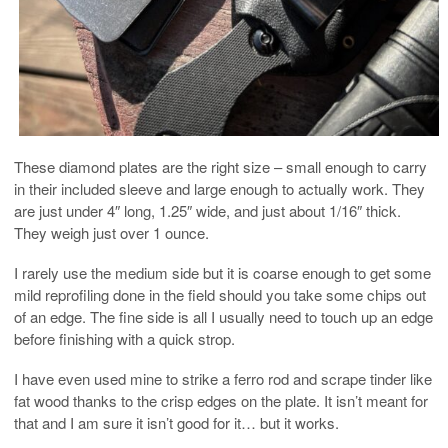
These diamond plates are the right size – small enough to carry
in their included sleeve and large enough to actually work. They
are just under 4″ long, 1.25″ wide, and just about 1/16″ thick.
They weigh just over 1 ounce.
I rarely use the medium side but it is coarse enough to get some
mild reprofiling done in the field should you take some chips out
of an edge. The fine side is all I usually need to touch up an edge
before finishing with a quick strop.
I have even used mine to strike a ferro rod and scrape tinder like
fat wood thanks to the crisp edges on the plate. It isn’t meant for
that and I am sure it isn’t good for it… but it works.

┄┄┄┄┄┄┄┄┄┄┄┄┄┄┄┄┄┄┄┄

Using the listing above, return all lines where the word "some" occurs.

I rarely use the medium side but it is coarse enough to get some
mild reprofiling done in the field should you take some chips out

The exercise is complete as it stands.